An adequate picture of Brandom’s infererentialist position is impossible to give here (instead, there is his 740pp book that makes for a good afternoon read), but I’ll try to point out a few interesting aspects. First, inferentialism sets itself apart from the traditional truth-correspondence theories of meaning. Rather than statements matching up with some referent in the world, words receive their meaning by being situated within a network of inferential relationships with other concepts and – crucially – with objects. We can see here, then, that inferentialism already avoids the sort of mind-world dualism that leads to the logical problems that tend to surround correspondence theories of truth (what Jackson will call ‘the Cartesian anxiety’). Second, Brandom’s inferentialism is intrinsically embedded into social practices – in this sense it falls into what Jackson calls ‘analyticism’. In fact, for Brandom, the acts of giving reasons at the heart of the normative order can be precisely modeled by an elaborate game that he develops in his major work. The game of science, therefore, is a game of reason-giving that constructs the inferential networks that tie together various statements. The potential problem with Brandom’s work is that with all the focus on normativity and the space of reasons, it may fall into a (sophisticated) idealism.
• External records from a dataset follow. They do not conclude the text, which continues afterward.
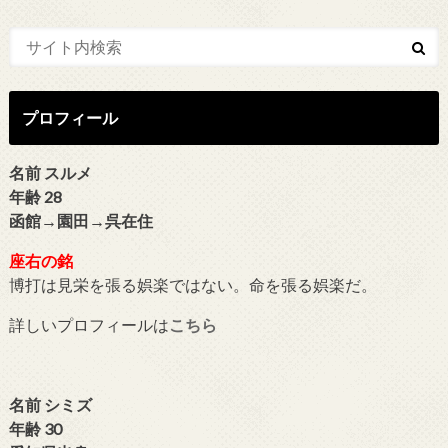
プロフィール
名前 スルメ
年齢 28
函館→園田→呉在住
座右の銘
博打は見栄を張る娯楽ではない。命を張る娯楽だ。
詳しいプロフィールは
こちら
名前 シミズ
年齢 30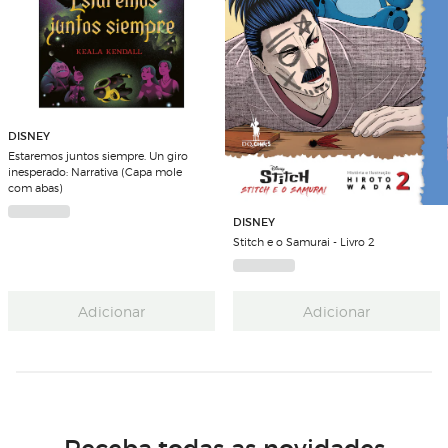
DISNEY
Estaremos juntos siempre. Un giro
inesperado: Narrativa (Capa mole
com abas)
DISNEY
Stitch e o Samurai - Livro 2
Adicionar
Adicionar
Receba todas as novidades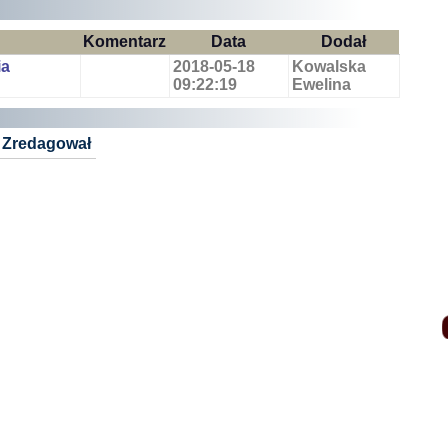
Komentarz
Data
Dodał
ia
2018-05-18
Kowalska
09:22:19
Ewelina
Zredagował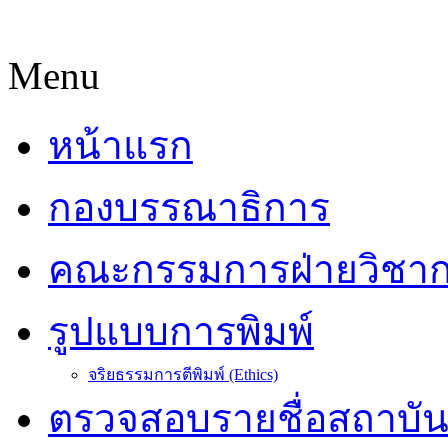
Menu
หน้าแรก
กองบรรณาธิการ
คณะกรรมการฝ่ายวิชา
รูปแบบการพิมพ์
จริยธรรมการตีพิมพ์ (Ethics)
ตรวจสอบรายชื่อสถาบั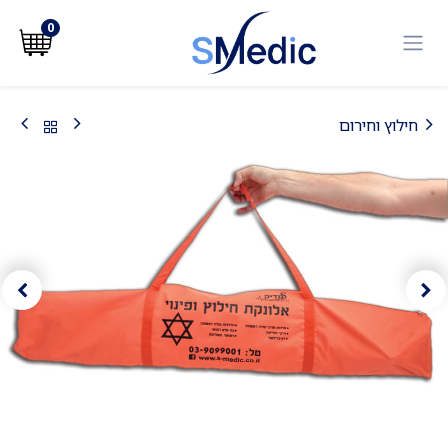
לג לתוכן
0
חילוץ וחירום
The first way to avoid this is to argue that by justifying scientific practice and its results, Brandom implicitly at least lends support to the idea of science being progressive in the sense of producing more refined concepts, explanations, and predictions. If science can be considered progressive, however, then the ‘no-miracles’ argument can be employed to demonstrate that science must at least be grasping onto some real features of the world. These need not be absolute claims, incapable of being revised; instead they can simply be the best approximations we have to reality so far. But they are not simply ideal types grounded upon particular value-orientations, for instance.
As a result, the difference between Brandom’s inferentialism and Jackson’s analyticism is that whereas analyticism remains bound to the phenomenal level, the sort of inferentialism that Brandom develops can be wedded to a realist conception of science. It can produce transfactual knowledge about the mind-independent world, in other words. Thus while the inferential network may appear to be disconnected from the material world, it is in fact guided by norms of truth to produce knowledge claims that ever more closely (if asymptotically) approximate the features of real objects and their relations.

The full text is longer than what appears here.